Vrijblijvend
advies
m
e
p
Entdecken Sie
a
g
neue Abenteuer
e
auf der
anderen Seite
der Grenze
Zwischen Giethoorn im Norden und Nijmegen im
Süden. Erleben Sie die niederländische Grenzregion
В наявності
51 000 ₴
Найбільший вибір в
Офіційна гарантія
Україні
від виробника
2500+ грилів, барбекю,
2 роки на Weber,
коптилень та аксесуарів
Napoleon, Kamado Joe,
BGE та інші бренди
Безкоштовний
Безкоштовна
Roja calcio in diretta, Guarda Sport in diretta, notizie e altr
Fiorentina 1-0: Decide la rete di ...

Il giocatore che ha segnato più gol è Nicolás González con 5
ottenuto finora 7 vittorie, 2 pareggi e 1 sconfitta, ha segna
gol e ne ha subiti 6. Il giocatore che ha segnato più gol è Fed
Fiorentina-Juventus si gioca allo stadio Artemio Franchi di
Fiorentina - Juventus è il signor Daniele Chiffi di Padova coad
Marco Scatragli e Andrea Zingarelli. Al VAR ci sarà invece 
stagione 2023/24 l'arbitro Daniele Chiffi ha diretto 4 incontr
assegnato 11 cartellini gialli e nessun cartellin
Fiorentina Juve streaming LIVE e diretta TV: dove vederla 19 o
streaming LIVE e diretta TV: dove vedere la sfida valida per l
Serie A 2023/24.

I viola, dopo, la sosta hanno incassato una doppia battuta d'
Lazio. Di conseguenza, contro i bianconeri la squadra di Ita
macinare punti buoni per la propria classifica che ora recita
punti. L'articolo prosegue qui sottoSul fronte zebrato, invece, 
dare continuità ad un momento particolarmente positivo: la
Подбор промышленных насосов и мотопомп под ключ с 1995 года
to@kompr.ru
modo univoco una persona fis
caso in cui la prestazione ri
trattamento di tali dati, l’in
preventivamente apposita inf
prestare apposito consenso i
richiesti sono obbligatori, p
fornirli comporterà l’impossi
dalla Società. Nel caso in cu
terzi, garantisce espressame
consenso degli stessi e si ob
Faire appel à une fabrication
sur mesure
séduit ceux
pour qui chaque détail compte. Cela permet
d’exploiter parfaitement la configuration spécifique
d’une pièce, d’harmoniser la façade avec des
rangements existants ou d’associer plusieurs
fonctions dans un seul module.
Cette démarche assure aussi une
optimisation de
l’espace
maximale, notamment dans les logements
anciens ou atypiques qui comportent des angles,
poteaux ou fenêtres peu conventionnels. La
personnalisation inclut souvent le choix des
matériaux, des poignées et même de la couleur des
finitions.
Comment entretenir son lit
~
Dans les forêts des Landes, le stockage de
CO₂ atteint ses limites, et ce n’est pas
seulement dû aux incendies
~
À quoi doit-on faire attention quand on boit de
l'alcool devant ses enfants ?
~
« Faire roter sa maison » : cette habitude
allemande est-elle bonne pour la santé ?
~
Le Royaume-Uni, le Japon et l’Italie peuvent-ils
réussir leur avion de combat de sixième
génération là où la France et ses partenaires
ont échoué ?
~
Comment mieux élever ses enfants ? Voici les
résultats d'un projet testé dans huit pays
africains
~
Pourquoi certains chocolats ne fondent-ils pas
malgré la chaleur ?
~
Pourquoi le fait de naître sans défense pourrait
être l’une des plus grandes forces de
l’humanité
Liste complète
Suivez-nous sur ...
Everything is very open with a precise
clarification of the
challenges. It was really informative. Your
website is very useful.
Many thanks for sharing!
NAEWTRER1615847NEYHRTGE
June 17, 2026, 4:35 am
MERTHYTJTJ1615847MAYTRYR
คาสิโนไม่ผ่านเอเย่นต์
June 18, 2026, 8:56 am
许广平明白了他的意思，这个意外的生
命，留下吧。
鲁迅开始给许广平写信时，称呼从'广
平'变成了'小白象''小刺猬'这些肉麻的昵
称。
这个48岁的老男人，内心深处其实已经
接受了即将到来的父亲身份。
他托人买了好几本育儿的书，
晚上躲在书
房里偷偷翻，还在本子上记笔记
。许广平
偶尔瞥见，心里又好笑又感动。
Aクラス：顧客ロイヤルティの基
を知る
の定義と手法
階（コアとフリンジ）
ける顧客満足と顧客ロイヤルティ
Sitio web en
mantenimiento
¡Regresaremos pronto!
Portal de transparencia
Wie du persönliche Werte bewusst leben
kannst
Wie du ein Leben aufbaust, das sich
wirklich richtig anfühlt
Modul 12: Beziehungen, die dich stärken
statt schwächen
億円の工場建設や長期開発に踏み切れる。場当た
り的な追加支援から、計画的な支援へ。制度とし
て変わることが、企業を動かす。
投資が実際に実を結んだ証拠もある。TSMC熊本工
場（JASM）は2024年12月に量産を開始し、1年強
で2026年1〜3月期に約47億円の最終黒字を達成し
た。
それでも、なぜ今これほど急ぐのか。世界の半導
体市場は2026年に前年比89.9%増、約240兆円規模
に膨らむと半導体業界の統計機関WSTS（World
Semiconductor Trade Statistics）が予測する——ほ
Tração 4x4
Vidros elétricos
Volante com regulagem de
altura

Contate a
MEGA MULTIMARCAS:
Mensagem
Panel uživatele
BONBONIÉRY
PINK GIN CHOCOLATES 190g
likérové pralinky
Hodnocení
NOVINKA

_ _ _

- [EXERCISE PROMPT]: Take the line that holds "Semiconductor Trade Statistics）が予測する——ほ" as the first line and the last line of the data as the final one. Retype everything between, both included, exactly.

- [RESPONSE AREA]:
Semiconductor Trade Statistics）が予測する——ほ
Tração 4x4
Vidros elétricos
Volante com regulagem de
altura

Contate a
MEGA MULTIMARCAS:
Mensagem
Panel uživatele
BONBONIÉRY
PINK GIN CHOCOLATES 190g
likérové pralinky
Hodnocení
NOVINKA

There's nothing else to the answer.